In Paul Smacznys Dokumentarfilm erzählt Daniel Barenboim von
einer berührenden Begegnung mit einem Mädchen bei seinem
ersten Besuch in Ramallah. Er fragte die Kleine, ob er wiederkommen
solle. Sie sagte: Unbedingt, denn er sei das erste „Ding“
aus Israel, das kein Soldat oder Panzer ist.
Paul Smaczny hat Barenboim und seinen 2003 verstorbenen palästinensischen
Freund Edward Said, der beim Aufbau des Orchesters half, von der
Gründungsphase an sechs Jahre lang mit der Kamera begleitet.
Herausgekommen ist ein eindrucksvolles Porträt eines einzigartigen
Klangkörpers, der den verheerenden politischen Entwicklungen
eisern trotzt.
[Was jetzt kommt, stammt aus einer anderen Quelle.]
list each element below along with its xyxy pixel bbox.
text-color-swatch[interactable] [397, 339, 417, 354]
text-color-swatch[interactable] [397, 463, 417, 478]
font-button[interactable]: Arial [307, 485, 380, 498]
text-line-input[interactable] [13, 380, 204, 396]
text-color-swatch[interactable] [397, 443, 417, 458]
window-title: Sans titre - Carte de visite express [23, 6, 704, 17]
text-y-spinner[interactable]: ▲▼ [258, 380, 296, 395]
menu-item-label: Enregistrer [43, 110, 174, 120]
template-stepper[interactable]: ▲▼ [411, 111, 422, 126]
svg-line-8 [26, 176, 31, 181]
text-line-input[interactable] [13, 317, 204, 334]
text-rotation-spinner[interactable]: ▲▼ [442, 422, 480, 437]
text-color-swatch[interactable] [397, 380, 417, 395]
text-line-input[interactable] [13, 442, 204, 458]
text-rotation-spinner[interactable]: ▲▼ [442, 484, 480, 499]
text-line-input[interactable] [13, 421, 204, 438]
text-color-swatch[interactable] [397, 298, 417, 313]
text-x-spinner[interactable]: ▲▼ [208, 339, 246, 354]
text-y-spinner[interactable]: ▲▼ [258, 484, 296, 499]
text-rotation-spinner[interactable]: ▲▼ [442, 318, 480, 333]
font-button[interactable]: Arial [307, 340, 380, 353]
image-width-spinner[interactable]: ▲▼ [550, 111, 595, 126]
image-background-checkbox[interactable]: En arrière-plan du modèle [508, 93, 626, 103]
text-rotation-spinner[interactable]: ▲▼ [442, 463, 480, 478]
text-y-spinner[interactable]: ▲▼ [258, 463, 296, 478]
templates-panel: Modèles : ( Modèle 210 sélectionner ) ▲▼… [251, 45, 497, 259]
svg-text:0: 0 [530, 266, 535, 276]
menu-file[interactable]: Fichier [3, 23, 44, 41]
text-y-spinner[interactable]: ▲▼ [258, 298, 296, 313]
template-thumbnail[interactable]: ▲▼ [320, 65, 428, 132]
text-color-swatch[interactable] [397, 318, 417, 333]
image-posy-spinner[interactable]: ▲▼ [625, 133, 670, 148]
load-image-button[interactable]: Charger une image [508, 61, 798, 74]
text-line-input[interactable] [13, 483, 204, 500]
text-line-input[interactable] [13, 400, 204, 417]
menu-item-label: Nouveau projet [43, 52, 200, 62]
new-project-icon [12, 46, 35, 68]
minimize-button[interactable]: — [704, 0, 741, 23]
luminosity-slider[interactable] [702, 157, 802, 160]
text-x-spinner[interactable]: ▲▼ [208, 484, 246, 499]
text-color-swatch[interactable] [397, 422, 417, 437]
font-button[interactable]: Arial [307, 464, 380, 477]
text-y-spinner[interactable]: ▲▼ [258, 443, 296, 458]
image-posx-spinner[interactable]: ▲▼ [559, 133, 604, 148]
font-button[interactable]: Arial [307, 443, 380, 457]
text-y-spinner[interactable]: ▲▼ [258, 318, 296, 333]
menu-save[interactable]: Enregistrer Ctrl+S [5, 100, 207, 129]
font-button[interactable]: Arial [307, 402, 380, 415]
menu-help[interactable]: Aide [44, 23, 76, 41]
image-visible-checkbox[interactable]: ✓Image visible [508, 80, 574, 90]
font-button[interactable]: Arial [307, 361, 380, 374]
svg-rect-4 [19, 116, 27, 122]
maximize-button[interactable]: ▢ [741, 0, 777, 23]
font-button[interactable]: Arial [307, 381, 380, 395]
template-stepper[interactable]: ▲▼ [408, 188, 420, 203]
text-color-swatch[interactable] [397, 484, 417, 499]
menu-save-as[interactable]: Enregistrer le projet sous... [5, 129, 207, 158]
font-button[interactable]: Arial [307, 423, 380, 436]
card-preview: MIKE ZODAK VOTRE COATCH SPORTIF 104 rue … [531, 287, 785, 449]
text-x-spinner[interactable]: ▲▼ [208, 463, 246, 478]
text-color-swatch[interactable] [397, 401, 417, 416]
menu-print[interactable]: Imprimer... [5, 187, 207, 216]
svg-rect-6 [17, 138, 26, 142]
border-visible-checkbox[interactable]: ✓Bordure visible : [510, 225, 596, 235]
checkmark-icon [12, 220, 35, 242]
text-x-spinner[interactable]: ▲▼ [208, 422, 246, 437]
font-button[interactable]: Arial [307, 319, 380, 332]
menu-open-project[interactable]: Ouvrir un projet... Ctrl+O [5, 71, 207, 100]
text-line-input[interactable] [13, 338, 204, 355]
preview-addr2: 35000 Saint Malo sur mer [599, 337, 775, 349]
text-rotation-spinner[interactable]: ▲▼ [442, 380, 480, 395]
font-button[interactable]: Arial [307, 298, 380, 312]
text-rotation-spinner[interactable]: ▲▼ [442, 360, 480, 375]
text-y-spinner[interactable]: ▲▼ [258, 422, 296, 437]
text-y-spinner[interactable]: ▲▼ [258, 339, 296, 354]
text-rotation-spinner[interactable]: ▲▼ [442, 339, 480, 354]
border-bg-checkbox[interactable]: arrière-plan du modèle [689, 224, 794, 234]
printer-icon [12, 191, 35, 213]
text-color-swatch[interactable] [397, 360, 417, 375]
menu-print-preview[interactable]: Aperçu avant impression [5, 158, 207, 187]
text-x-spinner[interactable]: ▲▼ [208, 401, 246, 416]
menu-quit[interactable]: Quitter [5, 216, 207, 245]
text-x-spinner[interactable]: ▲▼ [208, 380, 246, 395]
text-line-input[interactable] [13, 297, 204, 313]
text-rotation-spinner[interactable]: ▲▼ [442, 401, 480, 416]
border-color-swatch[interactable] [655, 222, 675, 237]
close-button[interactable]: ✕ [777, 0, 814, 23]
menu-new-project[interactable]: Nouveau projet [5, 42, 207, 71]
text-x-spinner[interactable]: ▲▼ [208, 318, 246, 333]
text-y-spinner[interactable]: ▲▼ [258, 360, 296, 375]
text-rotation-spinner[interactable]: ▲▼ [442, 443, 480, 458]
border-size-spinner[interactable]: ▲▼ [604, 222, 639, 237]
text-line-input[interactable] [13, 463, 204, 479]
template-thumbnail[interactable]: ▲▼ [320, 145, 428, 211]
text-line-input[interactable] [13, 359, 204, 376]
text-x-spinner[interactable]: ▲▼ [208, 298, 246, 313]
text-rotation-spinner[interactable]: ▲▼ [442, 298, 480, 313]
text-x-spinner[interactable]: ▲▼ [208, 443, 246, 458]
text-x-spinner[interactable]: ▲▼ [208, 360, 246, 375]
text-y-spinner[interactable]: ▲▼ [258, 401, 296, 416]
In dem Orchester spielen nicht nur Israeli und Palästinenser
Seite an Seite, es sind auch Syrer, Libanesen, Ägypter, Jordanier
und Spanier darunter.
Schon seit vielen Jahren bemüht sich Barenboim – er
ist israelischer Staatsbürger – in bewundernswerter Weise,
seine jüdischen Landsleute dazu zu bewegen, die palästinensischen
Nachbarn nicht länger auszugrenzen. Schon oft eskalierten seine
öffentlichen Auftritte zum Skandal wie zuletzt 2003, als er
anlässlich des ihm verliehenen Wolf-Preises in der Knesset
aus der israelischen Unabhängigkeitserklärung zitierte.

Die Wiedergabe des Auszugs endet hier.